31 Mayıs 2013'te AKP zulmüne karşı halkın demokratik direnişiyle başlayan devrimci süreç 5 Haziran'da DİSK, KESK, TTB ve TMMOB'nin çağrısıyla yapılan grevle yeni bir aşamaya girdi.
Sendika, birlik ve odalarının öncülüğünde işçi sınıfı ve kamu emekçileri başta İstanbul, Ankara, İzmir olmak üzere Türkiye'nin her yerinde iş bıraktı ve yürüyüşe geçti. On binlerce emekçinin katıldığı grev, alanlara çıkan, semtlerinde yürüyen yüz binlerce kişinin sürekli protesto eylemleriyle birleşti.
Alınmayan mesaj
İstanbul'da Şişli ve Unkapanı'ndan başlayarak halkın özgürleştirdiği Taksim'e yapılan yürüyüşte herhangi bir olay meydana gelmezken, Ankara Kızılay'da mitingin ardından polis yine göstericilere gaz bombaları ve basınçlı suyla saldırdı. Rize'de ise saldırıları baltacı siviller yaptı.
Saldırılar, Abdullah Gül'ün ve Bülent Arınç'ın “mesaj alınmıştır” açıklamasını, verildiği söylenen yumuşama sinyallerini boşa çıkardı. AKP, polis birliklerini sokaklardan çekip halkın toplanma, yürüme ve protesto hakkına saygı göstermedikçe, yapılan yumuşama açıklamaları “iyi polis-kötü polis” oyunundan öteye gitmez. 31 Mayıs-1 Haziran direnişini gerçekleştiren halkın bu oyuna razı geleceğini sanmak hayal görmektir.
Hükümet istifa
AKP kan dökerek hiçbir yere varamaz.

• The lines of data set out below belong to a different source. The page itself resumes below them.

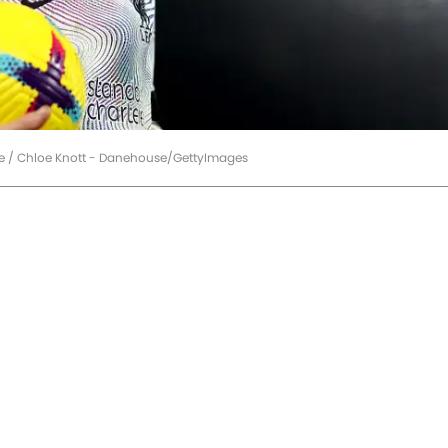
gue / Chloe Knott - Danehouse/GettyImages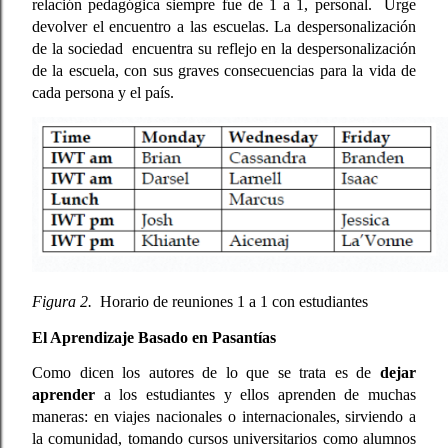
relación pedagógica siempre fue de 1 a 1, personal.  Urge 
devolver el encuentro a las escuelas. La despersonalización 
de la sociedad  encuentra su reflejo en la despersonalización 
de la escuela, con sus graves consecuencias para la vida de 
cada persona y el país. 
Figura 2.
  Horario de reuniones 1 a 1 con estudiantes
El Aprendizaje Basado en Pasantías
Como dicen los autores de lo que se trata es de 
dejar 
aprender
 a los estudiantes y ellos aprenden de muchas 
maneras: en viajes nacionales o internacionales, sirviendo a 
la comunidad, tomando cursos universitarios como alumnos 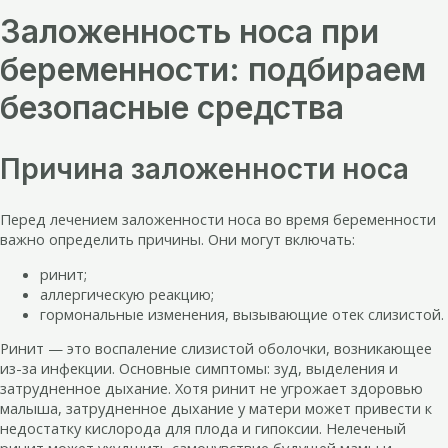
Заложенность носа при
беременности: подбираем
безопасные средства
Причина заложенности носа
Перед лечением заложенности носа во время беременности
важно определить причины. Они могут включать:
ринит;
аллергическую реакцию;
гормональные изменения, вызывающие отек слизистой.
Ринит — это воспаление слизистой оболочки, возникающее
из-за инфекции. Основные симптомы: зуд, выделения и
затрудненное дыхание. Хотя ринит не угрожает здоровью
малыша, затрудненное дыхание у матери может привести к
недостатку кислорода для плода и гипоксии. Нелеченый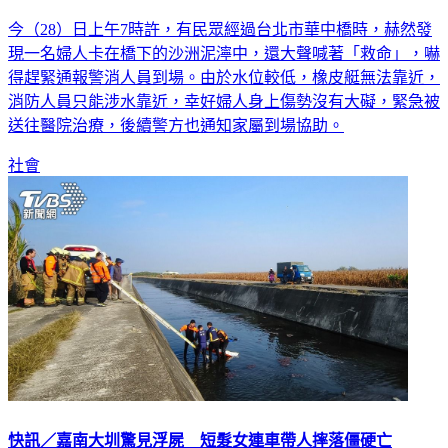
今（28）日上午7時許，有民眾經過台北市華中橋時，赫然發
現一名婦人卡在橋下的沙洲泥濘中，還大聲喊著「救命」，嚇
得趕緊通報警消人員到場。由於水位較低，橡皮艇無法靠近，
消防人員只能涉水靠近，幸好婦人身上傷勢沒有大礙，緊急被
送往醫院治療，後續警方也通知家屬到場協助。
社會
快訊／嘉南大圳驚見浮屍 短髮女連車帶人摔落僵硬亡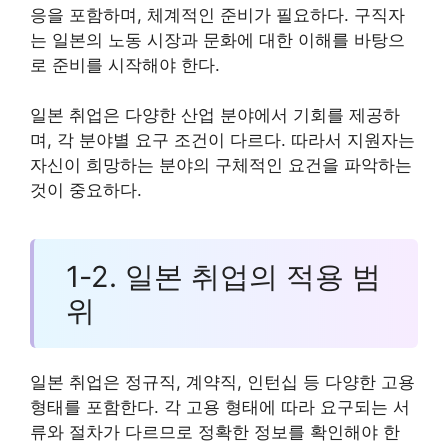
응을 포함하며, 체계적인 준비가 필요하다. 구직자
는 일본의 노동 시장과 문화에 대한 이해를 바탕으
로 준비를 시작해야 한다.
일본 취업은 다양한 산업 분야에서 기회를 제공하
며, 각 분야별 요구 조건이 다르다. 따라서 지원자는
자신이 희망하는 분야의 구체적인 요건을 파악하는
것이 중요하다.
1-2. 일본 취업의 적용 범
위
일본 취업은 정규직, 계약직, 인턴십 등 다양한 고용
형태를 포함한다. 각 고용 형태에 따라 요구되는 서
류와 절차가 다르므로 정확한 정보를 확인해야 한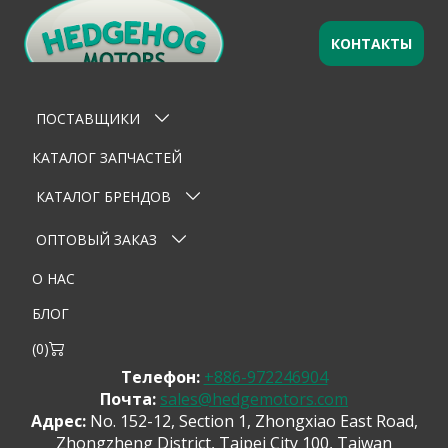
КОНТАКТЫ
Оставьте заявку
×
Ваше имя
ПОСТАВЩИКИ
Email
КАТАЛОГ ЗАПЧАСТЕЙ
Телефон
КАТАЛОГ БРЕНДОВ
Тема
ОПТОВЫЙ ЗАКАЗ
О НАС
Сообщение
БЛОГ
(
0
)
Телефон:
+886-972246904
Почта:
sales@hedgemotors.com
Адрес:
No. 152-12, Section 1, Zhongxiao East Road,
Zhongzheng District, Taipei City 100, Taiwan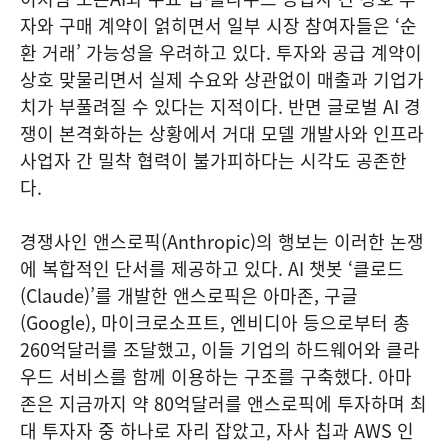
자와 구매 계약이 얽히면서 일부 시장 참여자들은 ‘순
환 거래’ 가능성을 우려하고 있다. 투자와 공급 계약이
상호 맞물리면서 실제 수요와 상관없이 매출과 기업가
치가 부풀려질 수 있다는 지적이다. 반면 글로벌 AI 경
쟁이 본격화하는 상황에서 거대 모델 개발사와 인프라
사업자 간 밀착 협력이 불가피하다는 시각도 공존한
다.
경쟁사인 앤스로픽(Anthropic)의 행보는 이러한 논쟁
에 복합적인 단서를 제공하고 있다. AI 챗봇 ‘클로드
(Claude)’를 개발한 앤스로픽은 아마존, 구글
(Google), 마이크로소프트, 엔비디아 등으로부터 총
260억달러를 조달했고, 이들 기업의 하드웨어와 클라
우드 서비스를 함께 이용하는 구조를 구축했다. 아마
존은 지금까지 약 80억달러를 앤스로픽에 투자하며 최
대 투자자 중 하나로 자리 잡았고, 자사 칩과 AWS 인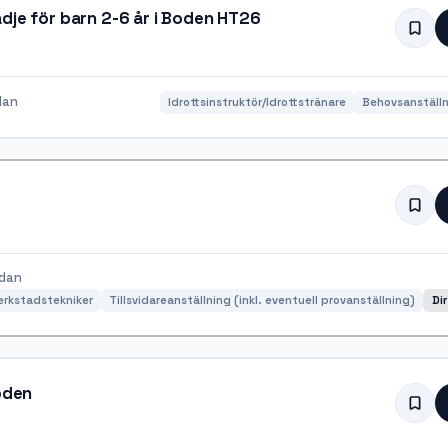
dje för barn 2-6 år i Boden HT26
dan
Idrottsinstruktör/Idrottstränare
Behovsanställn
edan
erkstadstekniker
Tillsvidareanställning (inkl. eventuell provanställning)
Di
Boden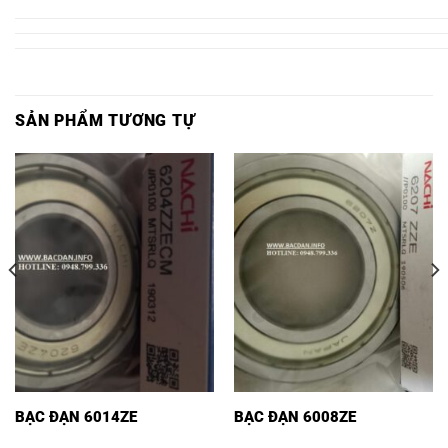
2NSE9,
ZZE,
SẢN PHẨM TƯƠNG TỰ
BẠC ĐẠN 6014ZE
BẠC ĐẠN 6008ZE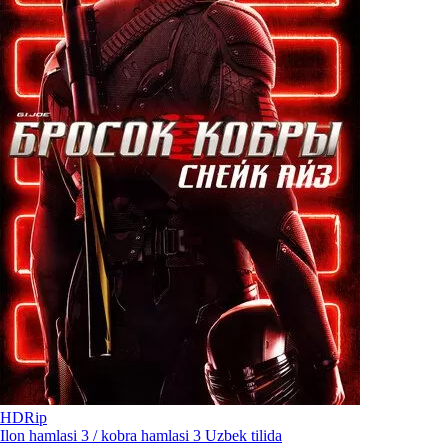
HDRip
Ilon hamlasi 3 / kobra hamlasi 3 Uzbek tilida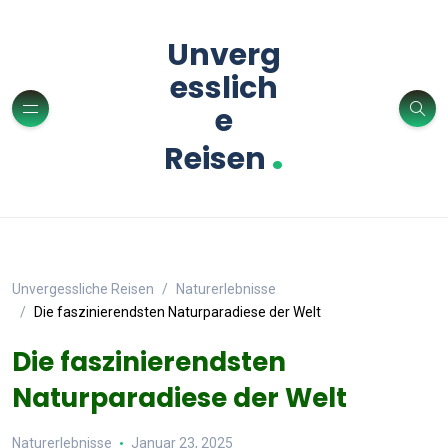
Unverg
esslich
e
.
Reisen
Unvergessliche Reisen
Naturerlebnisse
Die faszinierendsten Naturparadiese der Welt
Die faszinierendsten
Naturparadiese der Welt
Naturerlebnisse
Januar 23, 2025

Demokratik barışçı protesto hakkını kullanan iki kişiyi öldürerek, binlerce kişiyi yaralayarak bugüne kadar işlediği suçlara yeni suçlar katan AKP, polisi derhal sokaktan çekmeli, protestoculara düşmanca davranmaktan hemen vazgeçmelidir. Hükümet halktan özür dileyerek istifa etmelidir.